Chief Secretary, Federation of Malaya
- In office 1952–1957
- Preceded by: Sir Vincent Del Tufo
- Succeeded by: Abdul Aziz Majid (Chief Secretary to the Government of Malaysia)

Personal details
- Born: 26 February 1907
- Died: 16 January 1977 (aged 69)
- Children: 2 sons and 2 daughters
- Alma mater: Christ Church, Oxford
- Occupation: Colonial administrator and civil servant

= David Watherston =

British colonial administrator (1907-1977)

Sir David Watherston (26 February 1907 – 16 January 1977) was a British colonial administrator who served as Chief Secretary, Federation of Malaya from 1952 to 1957, and played a major role in the creation of Malaysia.

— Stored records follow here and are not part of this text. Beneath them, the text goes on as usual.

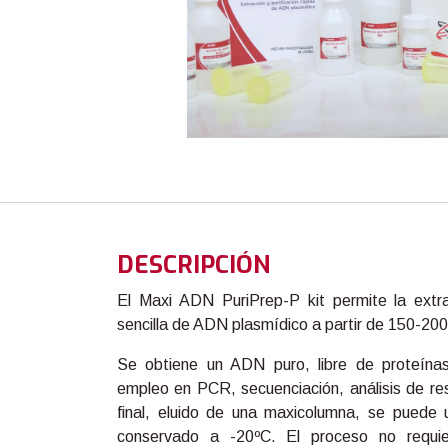
DESCRIPCIÓN
El Maxi ADN PuriPrep-P kit permite la extrac
sencilla de ADN plasmídico a partir de 150-200
Se obtiene un ADN puro, libre de proteín
empleo en PCR, secuenciación, análisis de rest
final, eluido de una maxicolumna, se puede u
conservado a -20ºC. El proceso no requi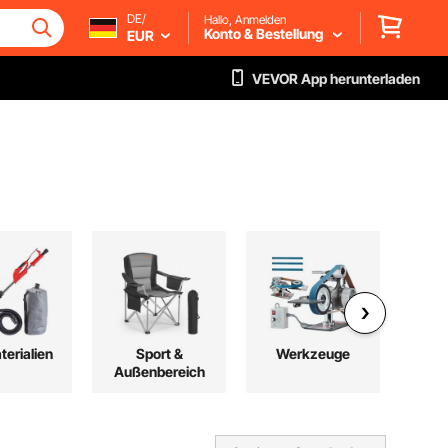
DE/
Hallo, Anmelden
Konto & Bestellung
EUR
VEVOR App herunterladen
erialien
Sport &
Werkzeuge
Außenbereich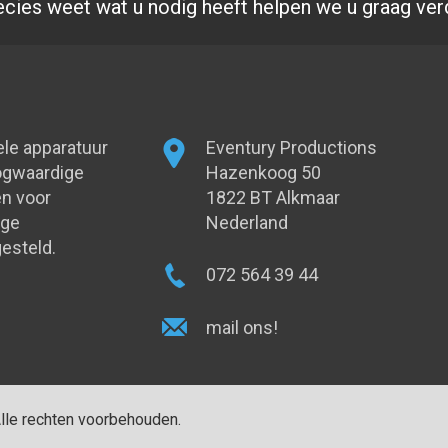
ecies weet wat u nodig heeft helpen we u graag ver
ele apparatuur
Eventury Productions
oogwaardige
Hazenkoog 50
n voor
1822 BT Alkmaar
oge
Nederland
esteld.
072 564 39 44
mail ons!
Alle rechten voorbehouden.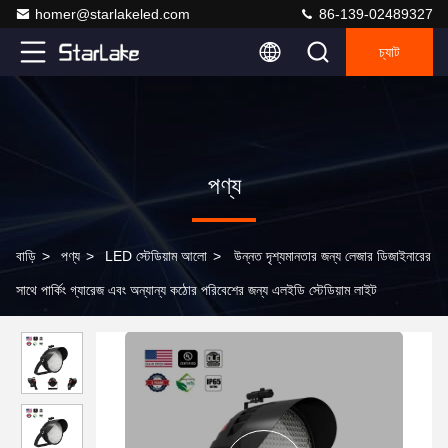
homer@starlakeled.com
86-139-02489327
চ্যাট
পণ্য
বাড়ি
>
পণ্য
>
LED স্টেডিয়াম আলো
>
উন্নত দৃশ্যমানতার জন্য লেজার ডিজাইনারের
সাথে পার্কিং গ্যারেজ এবং অন্যান্য কঠোর পরিবেশের জন্য এলইডি স্টেডিয়াম লাইট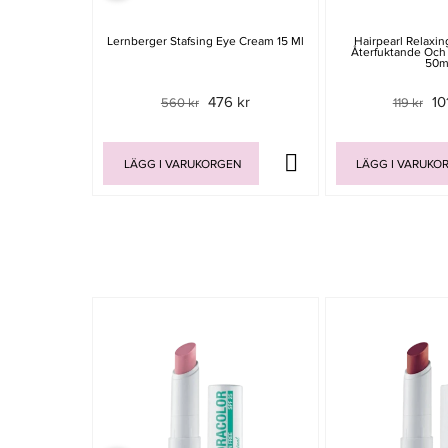
Lernberger Stafsing Eye Cream 15 Ml
Hairpearl Relaxi
Återfuktande Och
50m
476 kr
10
560 kr
119 kr
LÄGG I VARUKORGEN
LÄGG I VARUKO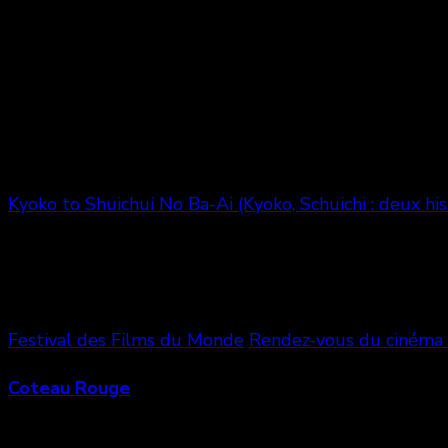
Kyoko to Shuichui No Ba-Ai (Kyoko, Schuichi : deux his
Vous aimerez aussi
Festival des Films du Monde
Rendez-vous du cinéma
Coteau Rouge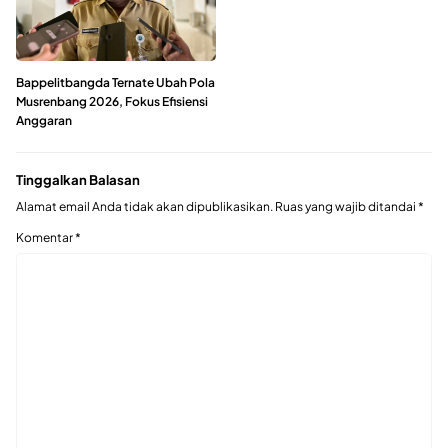
Bappelitbangda Ternate Ubah Pola
Musrenbang 2026, Fokus Efisiensi
Anggaran
Tinggalkan Balasan
Alamat email Anda tidak akan dipublikasikan.
Ruas yang wajib ditandai
*
Komentar
*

== Early life and education ==
Watherston was born on 26 February 1907, the son of Charles Watherston. He was educated at Westminster School and Christ Church, Oxford.

== Career ==
Watherston joined the Malayan civil service as a cadet in 1930, and then served in various posts. From 1940 to 1944, he was seconded to the Colonial Office, and then worked in the British Military Administration, Malaya. From 1946 to 1948, he served as Secretary of the Constitutional Working Committee which created the new Federation of Malaya to replace the Malayan Union. In 1948, he was Secretary for Defence and Internal Security of the Federation of Malaya when the Federation was faced with the Malayan Emergency, and was at the centre of the armed conflict against the Malayan Communist Party. In 1952, he was promoted to Chief Secretary, Federation of Malaya and administered the government on several occasions. He served in office until 1957 when Malaya was handed over to the independent elected government under its first prime minister, Tunku Abdul Rahman.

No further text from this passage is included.